Keywords: Antibiotic susceptibility, antimicrobial agents, C. jejuni, tigecycline
Although most Campylobacter jejuni infections are self-limiting and do not require treatment, antimicrobial therapy is required for severe infections1. Increasing resistance of C. jejuni to antimicrobial agents has been reported from various parts of the world2. Tigecycline is a member of a new group of antibiotics, the glycylcyclines, with potent activity against a broad spectrum of bacteria. It could be an alternative drug for treatment of C. jejuni infections. There are only a few reports available in literature on in vitro susceptibility of Campylobacter spp. to tigecycline3–5. There could be geographical variation in the susceptibility of isolates. Therefore, C. jejuni isolates from patients with diarrhoea in Kuwait were tested against this agent and other clinically relevant antimicrobial agents that have not been tested previously in Kuwait. These included amoxicillin-clavulanic acid, gentamicin, imipenem and meropenem. It was also studied whether the prevalence of resistance to previously tested agents in Kuwait viz. erythromycin, ciprofloxacin and tetracycline1,6 has increased in recent times.

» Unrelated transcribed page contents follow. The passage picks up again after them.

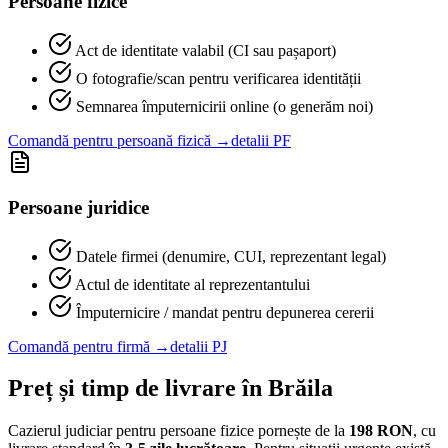
Persoane fizice
Act de identitate valabil (CI sau pașaport)
O fotografie/scan pentru verificarea identității
Semnarea împuternicirii online (o generăm noi)
Comandă pentru persoană fizică →
detalii PF
Persoane juridice
Datele firmei (denumire, CUI, reprezentant legal)
Actul de identitate al reprezentantului
Împuternicire / mandat pentru depunerea cererii
Comandă pentru firmă →
detalii PJ
Preț și timp de livrare în
Brăila
Cazierul judiciar pentru persoane fizice pornește de la
198
RON
, cu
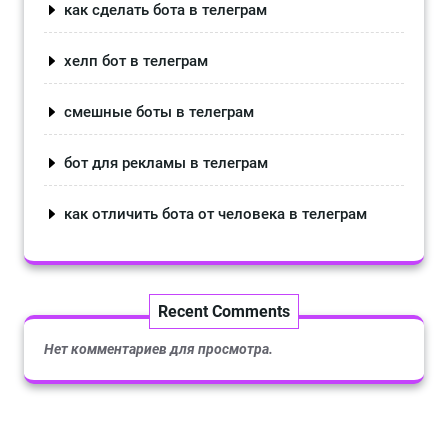
как сделать бота в телеграм
хелп бот в телеграм
смешные боты в телеграм
бот для рекламы в телеграм
как отличить бота от человека в телеграм
Recent Comments
Нет комментариев для просмотра.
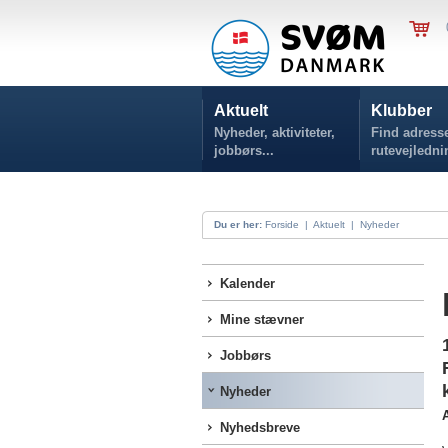
Aktuelt
Klubber
Nyheder, aktiviteter,
Find adresse
jobbørs...
rutevejledni
Du er her:
Forside
|
Aktuelt
|
Nyheder
Kalender
Mine stævner
Jobbørs
Nyheder
Nyhedsbreve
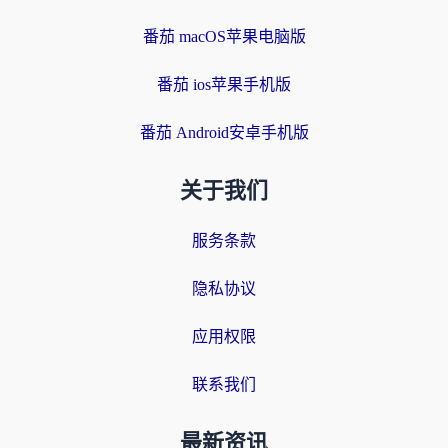
番茄 macOS苹果电脑版
番茄 ios苹果手机版
番茄 Android安卓手机版
关于我们
服务条款
隐私协议
应用权限
联系我们
最新资讯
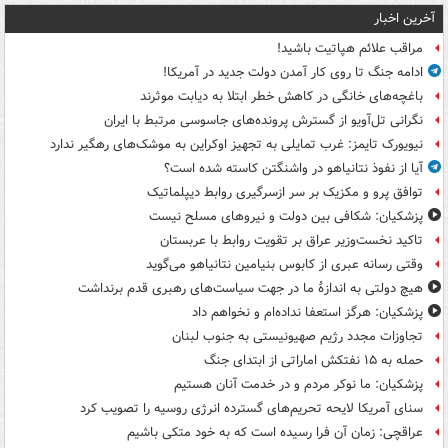
آخرین اخبار
مراقب علائم هپاتیت باشید!
ادامه جنگ تا روی کار آمدن دولت جدید در آمریکا!
باغچه‌های خانگی در کاهش خطر ابتلا به دیابت موثرند
نگرانی تل‌آویو از گسترش پرونده‌های جاسوسی مرتبط با ایران
نیویورک تایمز: غرب تمایلی به تجهیز اوکراین به موشک‌های رهگیر ندارد
آیا از نفوذ نتانیاهو در واشنگتن کاسته شده است؟
توافق پرو و مکزیک بر سر ازسرگیری روابط دیپلماتیک
پزشکیان: شکافی بین دولت و نیروهای مسلح نیست
تاکید نخست‌وزیر عراق بر تقویت روابط با عربستان
وقتی رسانه عبری از کابوس بنیامین نتانیاهو می‌گوید
هیچ دولتی به اندازۀ ما در جهت سیاست‌های رهبری قدم برنداشت
پزشکیان: هرگز استعفا نداده‌ام و نخواهم داد
تجاوزات مجدد رژیم صهیونیستی به جنوب لبنان
حمله به ۱۵ نفتکش‌ اماراتی از ابتدای جنگ
پزشکیان: ما نوکر مردم و در خدمت آنان هستیم
سنای آمریکا لایحه تحریم‌های گسترده انرژی روسیه را تصویب کرد
عراقچی: زمان آن فرا رسیده است که به خود متکی باشیم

A recommended method for in vitro susceptibility testing of C. jejuni to antimicrobial agents by Clinical and Laboratory Standards Institute (CLSI), USA, is agar dilution7. A significant correlation has been shown between E test and agar dilution for a number of antimicrobial agents8. Since E test has been used to study tigecycline susceptibility4, we used this test in our study.
Material & Methods
Bacterial isolates: C. jejuni isolates were cultured from the stools of patients treated for diarrhoea at the Mubarak Al-Kabir Hospital affiliated to Kuwait University, Kuwait, during 2002-2010. There were 25 isolates from 2002-2003, 43 isolates from 2004-2006 and 29 isolates from 2007-2010 periods. In a previous study on in vitro susceptibility to ciprofloxacin and erythromycin, 50 consecutive C. jejuni isolates during 2000-2003 were tested1. In the current study, 25 of these isolates (representing every other isolates) were included from 2002-2003. Similarly, in a previous study on in vitro susceptibility to tetracycline, 85 consecutive isolates obtained during 2003-2006 were tested6. In the current study, 43 of these (representing every other isolates) were included from 2004-2006. The remaining 29 isolates (these included all isolates) were from 2007-2010 period (the number of isolates available during these years was small because of decreased isolation during these years). All 97 isolates were tested for susceptibility to amoxicillin-clavulanic acid, gentamicin, imipenem, meropenem, and tigecycline. In addition, the 43 isolates from 2004-2006 (which were not previously tested for susceptibility to ciprofloxacin and erythromycin) and all the 29 isolates from 2007-2010 period were tested for susceptibility to ciprofloxacin and erythromycin. The 29 isolates from 2007-2010 were also tested for susceptibility to tetracycline. A local C. jejuni strain 68, susceptible to all antimicrobial agents tested, was used as a control.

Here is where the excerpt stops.